# Urban Cowboy days!



## crowmagnum (Feb 4, 2006)

This pic was @ the Circle 8 rodeo arena off w Mt Houston rd.That is where they filmed a few of the scenes in the movie Urban Cowboy.I was in 8th grade @ the time.Any 2 coolers have any urban cowboy days to share?Outside!

My brother is the one W/long hair and checkerd shirt.The guy behind the post is Craig James (He is the host of College Game Day nowadays)


----------



## michaelbaranowski (May 24, 2004)

My dad used to talk about riding up at circle 8 back in the early '70s before the urban cowboy days.

Need to get those toes out a little and use those spurs.


----------



## Blue Water Ho (May 21, 2004)

Im sure Jack will post up some good times and pictures.


----------



## speckle-catcher (May 20, 2004)

WJ?

wait till harbormaster starts posting some of his old rodeo pics


----------



## boom! (Jul 10, 2004)

My friend lived behind c&d camper sales on Grape across from Gilley's, I would spend the weekends there and we would sneak out and watch the fights in the parking lot. This was well before the movie came out.


----------



## Harbormaster (May 26, 2000)

Ah yes Circle 8, the H & H, Mutt Newmans in Dayton, Angleton, Bo's rodeo arena in Bandera, George Lance and Cody Haines place in Lakeway west of Austin, Tommy Blackburns in Milano, permit shows in Mineral Wells, Bastrop, Bellville, Mason, Hearnes, permit jackpots at Pete Gays in Mesquite, Anderson, Livingston, the Lee County Sheriffs Posse arena out of Giddings and this is from Simonton.

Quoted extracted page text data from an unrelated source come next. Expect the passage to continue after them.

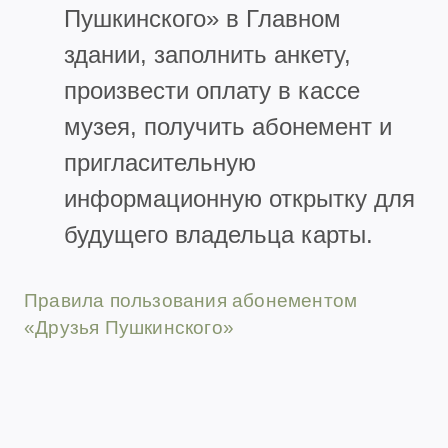
Пушкинского» в Главном
здании, заполнить анкету,
произвести оплату в кассе
музея, получить абонемент и
пригласительную
информационную открытку для
будущего владельца карты.
Правила пользования абонементом
«Друзья Пушкинского»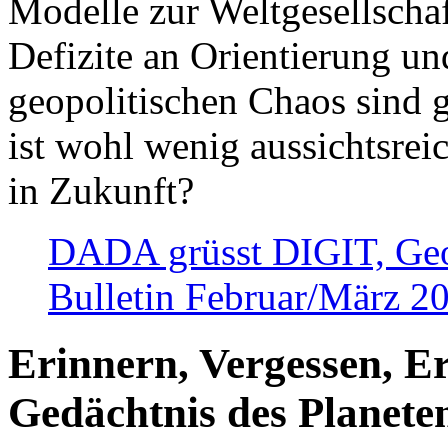
Modelle zur Weltgesellsch
Defizite an Orientierung u
geopolitischen Chaos sind 
ist wohl wenig aussichtsre
in Zukunft?
DADA grüsst DIGIT, Geopo
Bulletin Februar/März 2
Erinnern, Vergessen, E
Gedächtnis des Planete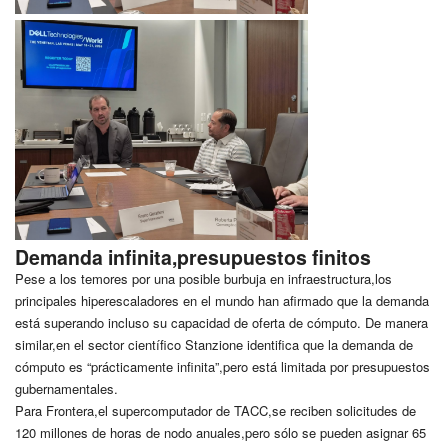
Demanda infinita,presupuestos finitos
Pese a los temores por una posible burbuja en infraestructura,los
principales hiperescaladores en el mundo han afirmado que la demanda
está superando incluso su capacidad de oferta de cómputo. De manera
similar,en el sector científico Stanzione identifica que la demanda de
cómputo es “prácticamente infinita”,pero está limitada por presupuestos
gubernamentales.
Para Frontera,el supercomputador de TACC,se reciben solicitudes de
120 millones de horas de nodo anuales,pero sólo se pueden asignar 65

We rode bull dummy for Smokey Davis and Red Williams years back! They would get a truckload of green bulls in and we would go get on 'em and 2 jump them out so they could see if they were worth buying! We got $5 for each head we got on, TAX FREE! 

The pics I didn't trade for kisses from the ladies are somewhere in my parents attic!

Some of the most fun and best people I ever met!


----------



## crowmagnum (Feb 4, 2006)

HB Great pic.I have a few Bareback pics(@ Simonton somewhere around here I'll try to find.I used to dance all night to the likes of Moe Bandy,George Jones,Merl Haggard,Clint Black got his start there too! If I got lucky took some Cowgirls down to the Brazos River or the rice wells for a late night skinnydip.

I remeber Bum Phillups used to be the pickup man there.He drank a little too much one night and fell off his horse drunk as a skunk.


----------



## zihuatanejo (Jun 29, 2004)

My favorite line.."hurry up mama take the picture..my legs are sweatin'". Good ole Bud and Sissy..thank god we got through that era!!


----------



## Harbormaster (May 26, 2000)

I didn't care for the bareback harses, too much yanking going on and I wasn't agile enough for saddle bronc so I've never been on one! 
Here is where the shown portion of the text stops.